In a letter to the editor, Kelly Clune made many either blatantly false or misleading statements about nuclear energy versus so-called renewables (i.e., wind and solar).

Nuclear plants are the second least expensive form of power in Ontario. Water power is slightly cheaper, but almost all of Ontario’s commercially viable water generation capability is already developed.

Between November 2016 and October 2017, under the former Liberal government of Kathleen Wynne, Ontarians paid a rate paid to wind generators in Ontario of 14 cents per kilowatt hour.

Nuclear and hydro generators in Ontario, despite providing the majority of electricity output, received much lower rates compared to ‘renewable’ generators. Specifically, the rate paid to solar generators was more than seven times the rate paid to nuclear generators and more than eight times the rate paid to hydroelectric generators.

These results show there’s a substantial price difference between rates paid to wind, solar and biofuel generators and those paid to other generators. The high cost for renewable sources is even more extreme when you consider that in 2016, combined solar, wind and biomass generated less than seven per cent of electricity in Ontario.

Nuclear, like natural gas and hydroelectric, is a safe, reliable, concentrated form of energy that uses fewer finite natural resources (including land) and disturbs less land per kilowatt hour than diffuse energy sources like wind and solar. Nuclear produces cheaper, reliable electricity when demand is high due to weather extremes of cold and heat. Nuclear does not need natural gas to back it up during peak demand like wind and solar do.

Here in Alberta, the former NDP regime in its infinite stupidity decided to close all of our coal-fired power generation plants and replace them with wind turbine farms. This disastrous, ideologically driven idea eliminated hundreds of mortgage-paying unionized jobs, and quadrupled our monthly energy bills. Alberta used to be energy independent, but whenever we get one of our famous Prairie cold snaps when temperatures plummet to -30 degrees Celsius, our wind turbines stop producing electricity and we are forced to buy power from neighbouring Saskatchewan and Montana, which generate power from coal, by the way. The same thing happens when we hit plus-30 — demand increases and electricity production comes crashing to a halt.

Nuclear is also greener and more sustainable than wind and solar. Nuclear energy provides more than 10 per cent of the world’s electricity. That’s almost twice the electricity generated by solar, wind and tidal energy combined. In Canada, nuclear energy provides 16 per cent of the country’s electricity. Ontario produces nearly all of Canada’s nuclear energy.
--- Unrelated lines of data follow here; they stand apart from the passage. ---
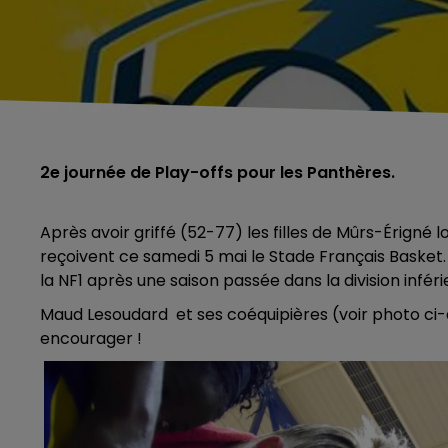
2e journée de Play-offs pour les Panthères.
Après avoir griffé (52-77) les filles de Mûrs-Érigné 
reçoivent ce samedi 5 mai le Stade Français Basket. 
la NF1 après une saison passée dans la division inféri
Maud Lesoudard et ses coéquipières (voir photo ci-
encourager !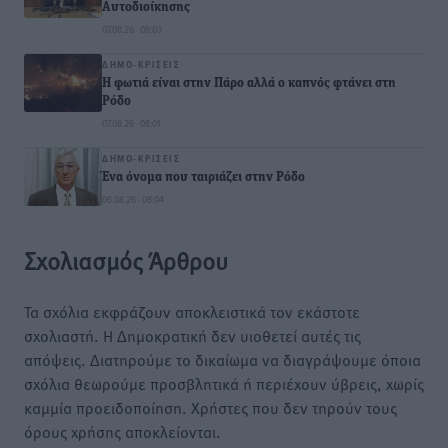
Αυτοδιοίκησης
07.08.26 · 08:03
ΔΗΜΟ-ΚΡΊΣΕΙΣ
Η φωτιά είναι στην Πάρο αλλά ο καπνός φτάνει στη
Ρόδο
07.08.26 · 08:01
ΔΗΜΟ-ΚΡΊΣΕΙΣ
Ένα όνομα που ταιριάζει στην Ρόδο
06.08.26 · 08:04
Σχολιασμός Άρθρου
Τα σχόλια εκφράζουν αποκλειστικά τον εκάστοτε
σχολιαστή. Η Δημοκρατική δεν υιοθετεί αυτές τις
απόψεις. Διατηρούμε το δικαίωμα να διαγράψουμε όποια
σχόλια θεωρούμε προσβλητικά ή περιέχουν ύβρεις, χωρίς
καμμία προειδοποίηση. Χρήστες που δεν τηρούν τους
όρους χρήσης αποκλείονται.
A 2013 study by NASA found nuclear energy to be far less dangerous than other sources of electricity. In fact, the study estimates that nuclear energy causes the fewest deaths per unit of energy produced.

A University of Michigan study has concluded that it is impossible to mine enough copper to meet the push for an electric vehicle transition along with wind and solar. Not only can't it meet the copper needed for the vehicles themselves, but the power grid would be lacking as well. This is why the renewable claim is blatantly misleading.

Because wind and solar are not concentrated forms of energy, they require much more land to produce smaller amounts of energy. This is in addition to all the rare earth metals with open-pit mines and tailings ponds spewing heavy metal poison into rivers in developing countries just so Westerners can feel good about themselves. It is virtue signalling, plain and simple.

Canadians have suffered through nearly a decade of Justine Trudeau’s inflationary policies that have deliberately eroded living standards across our country. Few things governments can do hurt working Canadians more than the rising cost of energy born out of ideology rather than practical concerns.

Providing cheap, reliable energy should be a human right. That means tapping what is most readily available locally. In Alberta, it’s natural gas. In Saskatchewan, it’s coal. In Quebec, it is hydroelectric.

Ontario has a competitive advantage over other provinces with nuclear technology. And SMR technology looks promising.

I commend the Ontario premier for putting the practical interests of the people ahead of ideology. Ontarians are entitled to the cheapest and most reliable electricity possible.